*Exercise details*. If a line in the listing contains "allo", copy it out whole.
# # # # # # #
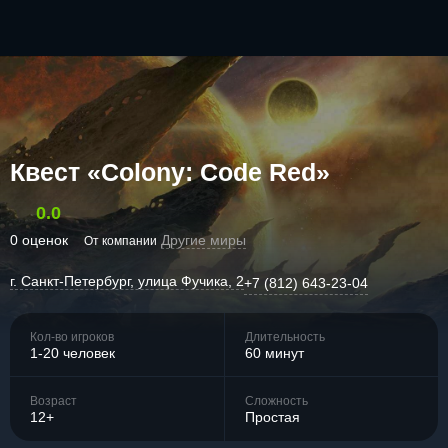
Квест «Colony: Code Red»
0.0
0 оценок
Другие миры
От компании
г. Санкт-Петербург, улица Фучика, 2
+7 (812) 643-23-04
Кол-во игроков
Длительность
1-20 человек
60 минут
Возраст
Сложность
12+
Простая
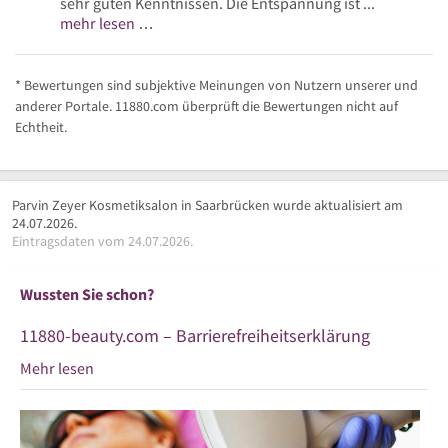
sehr guten Kenntnissen. Die Entspannung ist ...
mehr lesen …
* Bewertungen sind subjektive Meinungen von Nutzern unserer und
anderer Portale. 11880.com überprüft die Bewertungen nicht auf
Echtheit.
Parvin Zeyer Kosmetiksalon in Saarbrücken wurde aktualisiert am
24.07.2026.
Eintragsdaten vom 24.07.2026.
Wussten Sie schon?
11880-beauty.com – Barrierefreiheitserklärung
Mehr lesen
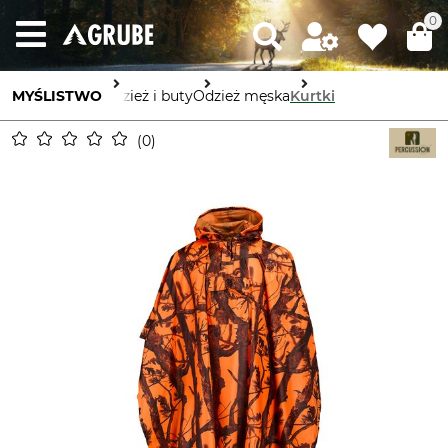
0
MYŚLISTWO
Odzież i buty
Odzież męska
Kurtki
0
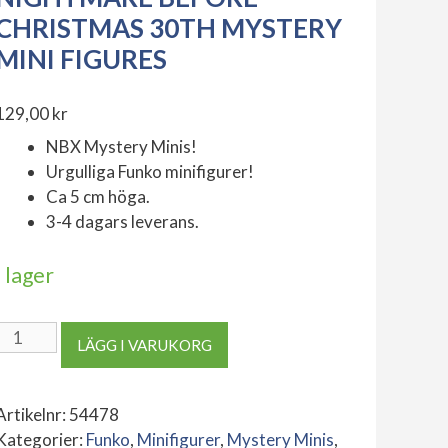
CHRISTMAS 30TH MYSTERY
MINI FIGURES
129,00
kr
NBX Mystery Minis!
Urgulliga Funko minifigurer!
Ca 5 cm höga.
3-4 dagars leverans.
I lager
Nightmare
LÄGG I VARUKORG
before
Christmas
30th
Artikelnr:
54478
Mystery
Kategorier:
Funko
,
Minifigurer
,
Mystery Minis
,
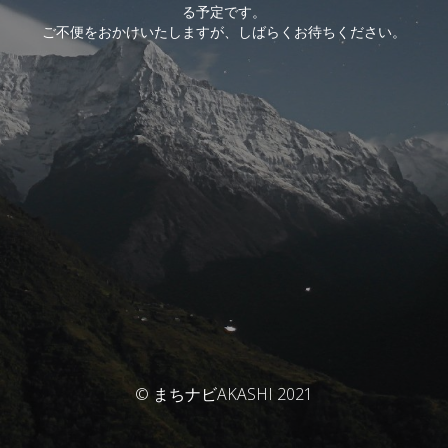
る予定です。
ご不便をおかけいたしますが、しばらくお待ちください。
© まちナビAKASHI 2021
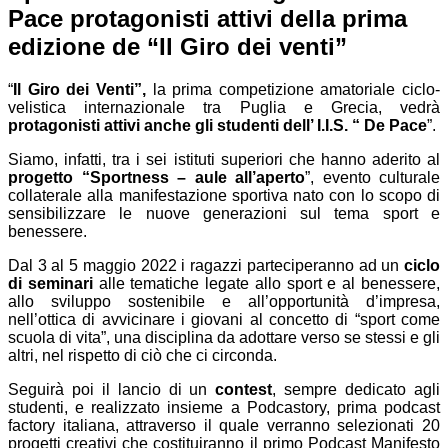
Pace protagonisti attivi della prima
edizione de “Il Giro dei venti”
“
Il Giro dei Venti”,
la prima competizione amatoriale ciclo-
velistica internazionale tra Puglia e Grecia, vedrà
protagonisti attivi anche gli studenti dell’ I.I.S. “ De Pace
”.
Siamo, infatti, tra i sei istituti superiori che hanno aderito al
progetto “Sportness – aule all’aperto
”, evento culturale
collaterale alla manifestazione sportiva nato con lo scopo di
sensibilizzare le nuove generazioni sul tema sport e
benessere.
Dal 3 al 5 maggio 2022 i ragazzi parteciperanno ad un
ciclo
di seminari
alle tematiche legate allo sport e al benessere,
allo sviluppo sostenibile e all’opportunità d’impresa,
nell’ottica di avvicinare i giovani al concetto di “sport come
scuola di vita”, una disciplina da adottare verso se stessi e gli
altri, nel rispetto di ciò che ci circonda.
Seguirà poi il lancio di un
contest
, sempre dedicato agli
studenti, e realizzato insieme a Podcastory, prima podcast
factory italiana, attraverso il quale verranno selezionati 20
progetti creativi che costituiranno il primo Podcast Manifesto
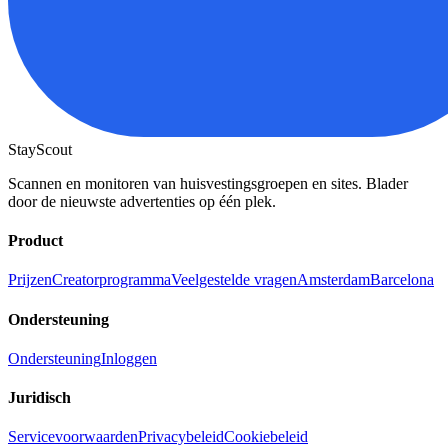
StayScout
Scannen en monitoren van huisvestingsgroepen en sites. Blader
door de nieuwste advertenties op één plek.
Product
Prijzen
Creatorprogramma
Veelgestelde vragen
Amsterdam
Barcelona
Ondersteuning
Ondersteuning
Inloggen
Juridisch
Servicevoorwaarden
Privacybeleid
Cookiebeleid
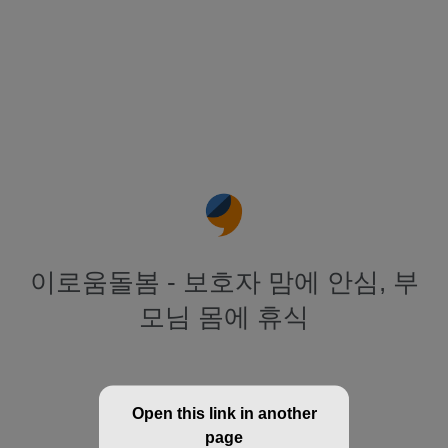
이로움돌봄 - 보호자 맘에 안심, 부
모님 몸에 휴식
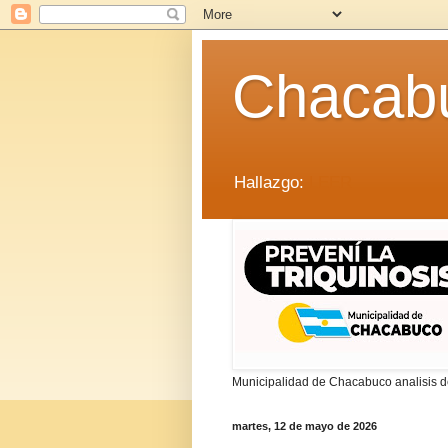
Chacab
Hallazgo:
LEER
Municipalidad de Chacabuco analisis de
martes, 12 de mayo de 2026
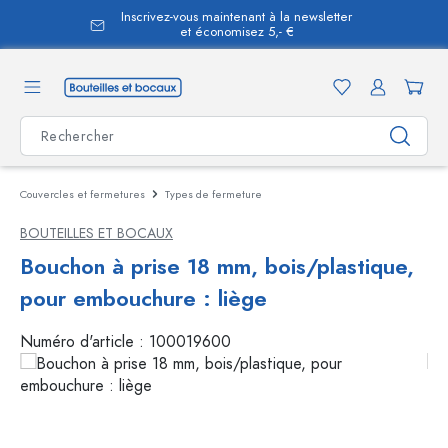
Inscrivez-vous maintenant à la newsletter
tenu principal
et économisez 5,- €
Couvercles et fermetures
Types de fermeture
BOUTEILLES ET BOCAUX
Bouchon à prise 18 mm, bois/plastique,
pour embouchure : liège
Numéro d'article :
100019600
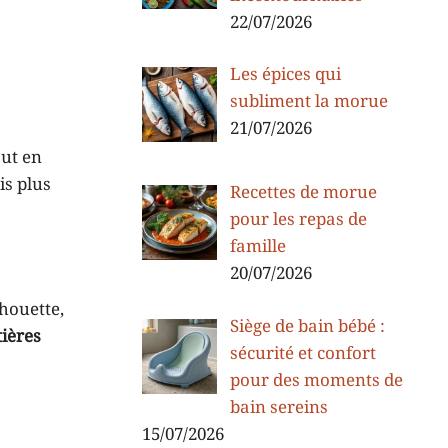
22/07/2026
Les épices qui
subliment la morue
21/07/2026
out en
is plus
Recettes de morue
pour les repas de
famille
20/07/2026
lhouette,
Siège de bain bébé :
ières
sécurité et confort
pour des moments de
bain sereins
15/07/2026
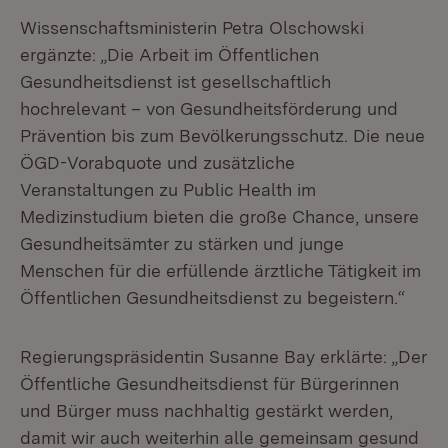
Wissenschaftsministerin Petra Olschowski
ergänzte: „Die Arbeit im Öffentlichen
Gesundheitsdienst ist gesellschaftlich
hochrelevant – von Gesundheitsförderung und
Prävention bis zum Bevölkerungsschutz. Die neue
ÖGD-Vorabquote und zusätzliche
Veranstaltungen zu Public Health im
Medizinstudium bieten die große Chance, unsere
Gesundheitsämter zu stärken und junge
Menschen für die erfüllende ärztliche Tätigkeit im
Öffentlichen Gesundheitsdienst zu begeistern.“
Regierungspräsidentin Susanne Bay erklärte: „Der
Öffentliche Gesundheitsdienst für Bürgerinnen
und Bürger muss nachhaltig gestärkt werden,
damit wir auch weiterhin alle gemeinsam gesund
# # # # # # #
*Answer box*.
alle tematiche legate allo sport e al benessere,
allo sviluppo sostenibile e all’opportunità d’impresa,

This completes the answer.